TASK GOAL:
Skip the pictures and return every entry exactly as written.
Start of Block
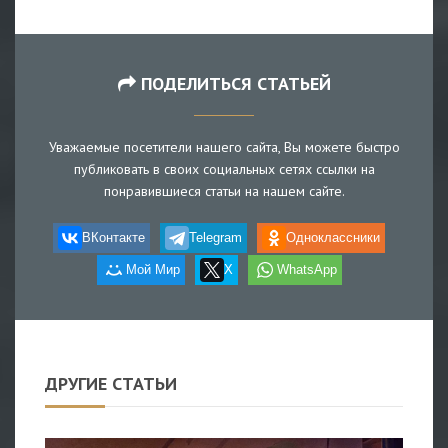
ПОДЕЛИТЬСЯ СТАТЬЕЙ
Уважаемые посетители нашего сайта, Вы можете быстро
публиковать в своих социальных сетях ссылки на
понравившиеся статьи на нашем сайте.
ВКонтакте
Telegram
Одноклассники
Мой Мир
X
WhatsApp
ДРУГИЕ СТАТЬИ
End of Block
EXERCISE ANSWER:
ПОДЕЛИТЬСЯ СТАТЬЕЙ
Уважаемые посетители нашего сайта, Вы можете быстро
публиковать в своих социальных сетях ссылки на
понравившиеся статьи на нашем сайте.
ВКонтакте
Telegram
Одноклассники
Мой Мир
X
WhatsApp
ДРУГИЕ СТАТЬИ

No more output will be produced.